Resources 1984 – D. Headquarters Moved to Government Camp

Historic Resource Study, Crater Lake National Park, Oregon, 1984

X. Construction of Government Buildings and Landscaping in Crater Lake National Park

D. Headquarters Moved to Government Camp

In the spring of 1923 it was decided to gradually move the administrative headquarters to Government Camp, about a mile below the rim road (via the old road) and now the site of the present administrative center at the upper end of Munson Valley. Annie Spring would then serve only as an entrance station. Early in the season it had become apparent that visitors preferred accommodations with a view of the lake, so the Crater Lake Company, which ran both the lodge and the Anna Spring Camp, moved its tent-houses from the camp to the rim. A temporary shortage of water there would be remedied by installation of two more 20,000-gallon storage tanks. Also in 1923 a combination mess hall and bunkhouse, measuring twenty-two by forty feet and costing $1,500 with plumbing and hot water, was erected at Lost Creek for the convenience of early and late tourists arid two new toilets were built at the rim auto camp, plus a large septic tank.
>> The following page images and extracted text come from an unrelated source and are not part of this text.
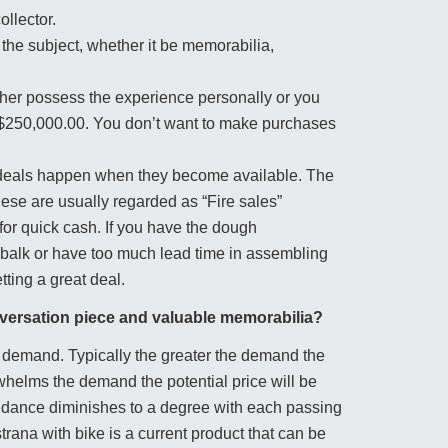
ollector.
the subject, whether it be memorabilia,
ither possess the experience personally or you
5-$250,000.00. You don’t want to make purchases
e deals happen when they become available. The
ese are usually regarded as “Fire sales”
 for quick cash. If you have the dough
f balk or have too much lead time in assembling
ting a great deal.
nversation piece and valuable memorabilia?
nd demand. Typically the greater the demand the
rwhelms the demand the potential price will be
ndance diminishes to a degree with each passing
trana with bike is a current product that can be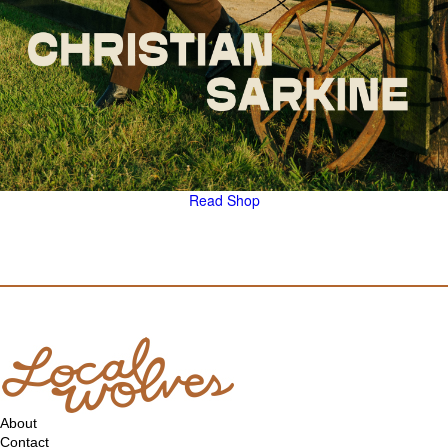
Read
Shop
About
Contact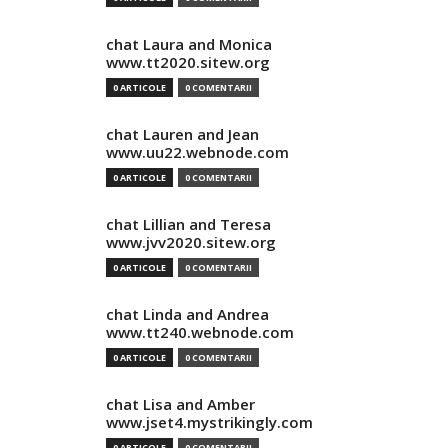
chat Laura and Monica
www.tt2020.sitew.org
0 ARTICOLE
0 COMENTARII
chat Lauren and Jean
www.uu22.webnode.com
0 ARTICOLE
0 COMENTARII
chat Lillian and Teresa
www.jvv2020.sitew.org
0 ARTICOLE
0 COMENTARII
chat Linda and Andrea
www.tt240.webnode.com
0 ARTICOLE
0 COMENTARII
chat Lisa and Amber
www.jset4.mystrikingly.com
0 ARTICOLE
0 COMENTARII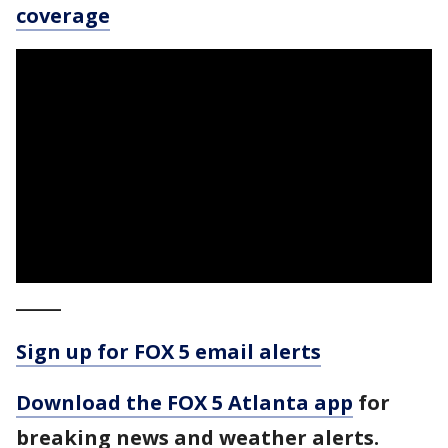
coverage
_____
Sign up for FOX 5 email alerts
Download the FOX 5 Atlanta app
for
breaking news and weather alerts.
Two toilets were built at the Annie Spring auto camp and a large barn that could easily be converted into a warehouse. A seventy-foot log boat landing was built at Wizard Island, and a new bear-proof meat house and large Latrine at Government Camp. [17]

fig30

Illustration 30. U.S. Army Corps of Engineers camp, rim road, at present headquarters site. Mess hall building. Owned by NPS, built by War Department, 1914. Kitchen and mess hall on first floor, sleeping quarters on second and third floors. Photo ca. 1917. Courtesy Klamath County Museum.

fig31

Illustration 31. Government Camp (new park headquarters), pre-1930s. Courtesy Crater Lake National Park.